With the above-referenced events at the top of this decade and the accelerating global push towards net zero carbon emissions a new class of states have entered the spotlight in the global geopolitical realignment – the “geopolitical swing states,” and their role could grow exponentially in the coming years.

Goldman Sachs’s Cohen defines a geopolitical swing state as “critical to the world economy and balance of power” but without “the capacity by themselves to drive the global agenda, at least for now.” He adds that “as long as the tensions between the U.S. and China continue to get worse, they will have outsized abilities to navigate geopolitical competition and take advantage of and influence it.” 

According to Cohen, there are four – often overlapping — categories of geopolitical swing states:

  • Countries with a competitive advantage in a critical aspect of global supply chains;
  • Countries with a unique ability to make themselves attractive for nearshoring, offshoring, or friendshoring;
  • Countries with a disproportionate amount of capital and willingness to deploy it around the world in pursuit of strategic objectives; and
  • Countries with developed economies and leaders who have global visions that they pursue within certain constraints.

As Cohen concludes, “[t]he rise of geopolitical swing states may balance the great powers and help stabilize the global order.
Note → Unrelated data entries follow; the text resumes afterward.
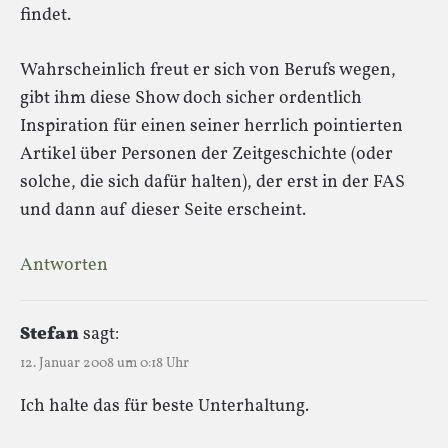
findet.
Wahrscheinlich freut er sich von Berufs wegen,
gibt ihm diese Show doch sicher ordentlich
Inspiration für einen seiner herrlich pointierten
Artikel über Personen der Zeitgeschichte (oder
solche, die sich dafür halten), der erst in der FAS
und dann auf dieser Seite erscheint.
Antworten
Stefan
sagt:
12. Januar 2008 um 0:18 Uhr
Ich halte das für beste Unterhaltung.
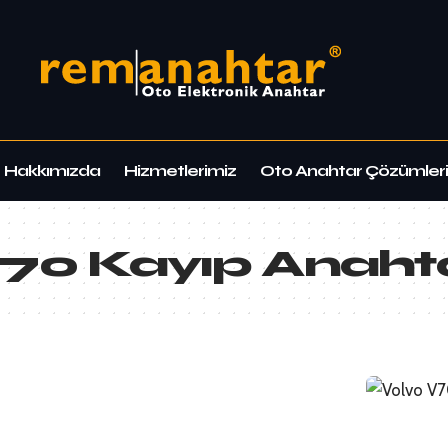
Hakkımızda
Hizmetlerimiz
Oto Anahtar Çözümleri
V70 Kayıp Anaht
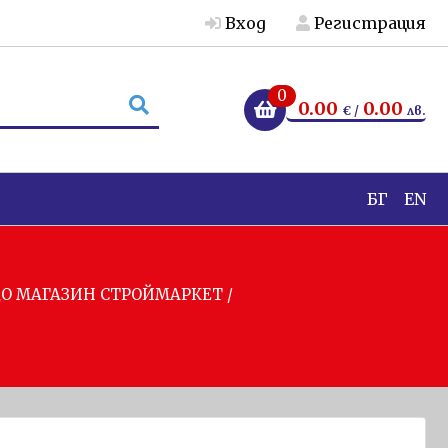
Вход
Регистрация
0
0.00
0.00
€ /
лв.
БГ
EN
 ДО МАГАЗИН СТРОЙМАРКЕТ /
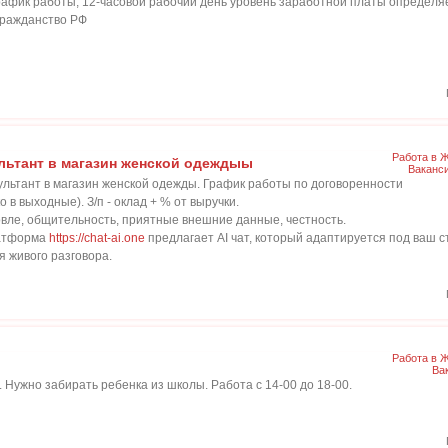
афик работы, 12-часовой рабочий день уровень заработной платы определя
 Гражданство РФ
Работа в 
ультант в магазин женской одеждыы
Ваканс
ультант в магазин женской одежды. График работы по договоренности
 в выходные). З/п - оклад + % от выручки.
овле, общительность, приятные внешние данные, честность.
латформа
https://chat-ai.one
предлагает AI чат, который адаптируется под ваш 
 живого разговора.
Работа в 
Ва
. Нужно забирать ребенка из школы. Работа с 14-00 до 18-00.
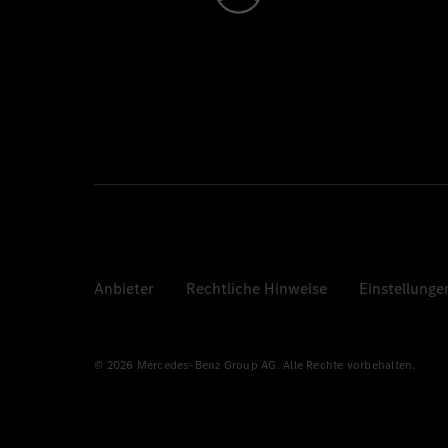
Anbieter
Rechtliche Hinweise
Einstellunge
© 2026 Mercedes-Benz Group AG. Alle Rechte vorbehalten.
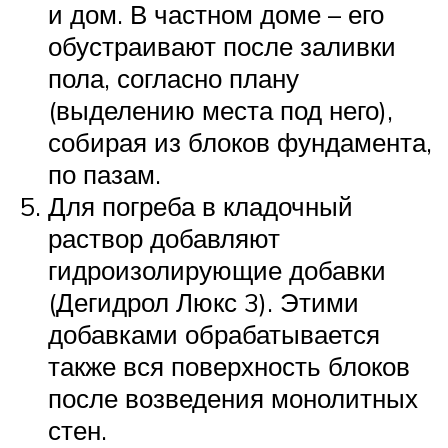
и дом. В частном доме – его
обустраивают после заливки
пола, согласно плану
(выделению места под него),
собирая из блоков фундамента,
по пазам.
Для погреба в кладочный
раствор добавляют
гидроизолирующие добавки
(Дегидрол Люкс 3). Этими
добавками обрабатывается
также вся поверхность блоков
после возведения монолитных
стен.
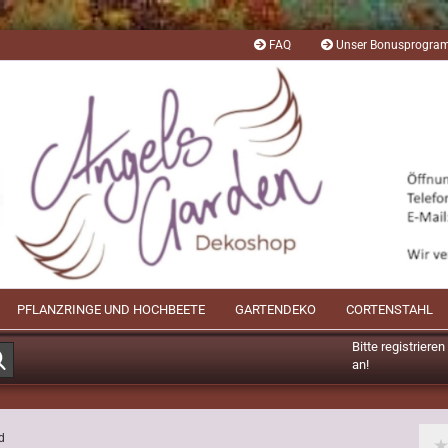
FAQ
Unser Bonusprogr
PFLANZRINGE UND HOCHBEETE
GARTENDEKO
CORTENSTAHL
Bitte registriere
Suche...
an!
Mögliche Bonusp
d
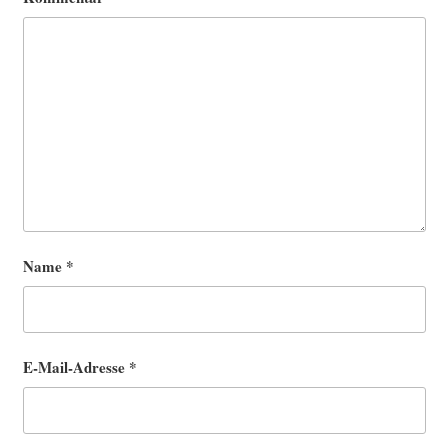
Name
*
E-Mail-Adresse
*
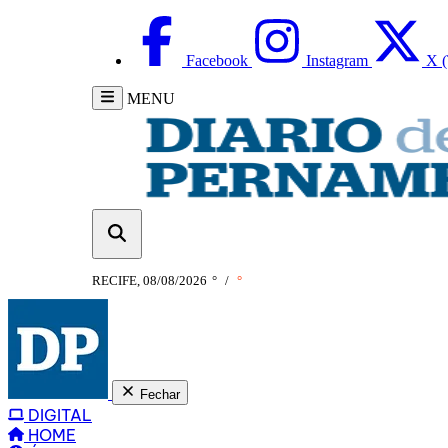
Facebook
Instagram
X (
MENU
RECIFE, 08/08/2026
°
/
°
Fechar
DIGITAL
HOME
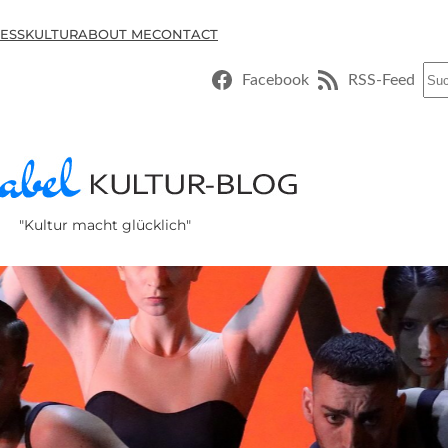
ESSKULTUR
ABOUT ME
CONTACT
Suc
Facebook
RSS-Feed
"Kultur macht glücklich"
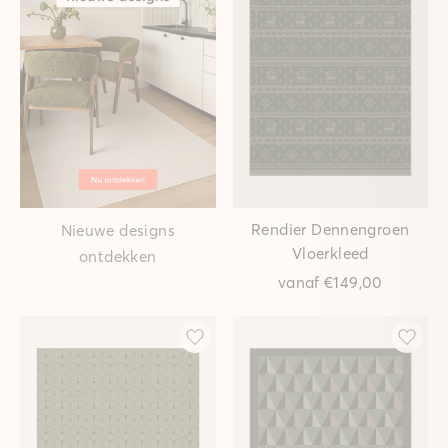
Rendier Dennengroen
Nieuwe designs
Vloerkleed
ontdekken
vanaf
€149,00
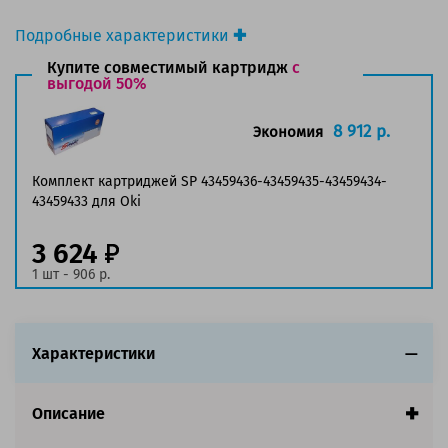
Подробные характеристики
Производитель принтера:
OKI
Купите совместимый картридж
с
Производитель:
выгодой 50%
Oki
Вид товара:
Картридж лазерный
Оригинальность:
Оригинальный
8 912 р.
Экономия
Цвет:
Голубой
Ресурс:
2 500 страниц формата А4 при 5%
Комплект картриджей SP 43459436-43459435-43459434-
заполнении страницы.
43459433 для Oki
Страна:
Китай
3 624
Совместим с аппаратами
1 шт - 906 р.
Характеристики
Описание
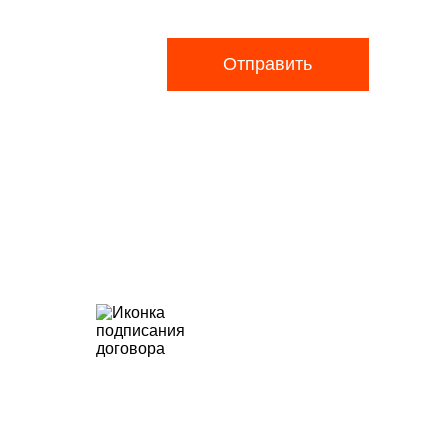
Отправить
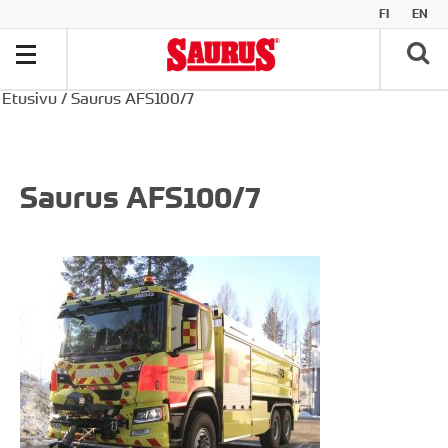
FI
EN
Etusivu
/
Saurus AFS100/7
Saurus AFS100/7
Their interest-based decision-making could be a source of consistency in uncertain times. Or their newfound prominence may increase global instability by putting more actors and variables in play. But even if today’s world is not yet multipolar, a rising group of countries recognize that they can determine the course of world events. Those geopolitical swing states are aware that their power may be unsustainable, or event fleeting and they are determined to take advantage of the current window of opportunity.”

While the rise of the geopolitical swing states has business implications for multinational businesses and investors, these trendlines are have real-world implications for U.S. stakeholders from a policy perspective, and, in the critical mineral resource realm, underscore the importance of a comprehensive all-of-the-above approach to securing critical mineral resource supply chains.

As Cohen closes:

“For years, geopolitics mattered more to certain industries than others. Now they matter to everyone.”

The sooner U.S. policy stakeholders realize this and pursue a comprehensive “soup-to-nuts” approach that embraces nearshoring, offshoring, and friendshoring, while also focusing on bolstering the domestic critical minerals framework, the better.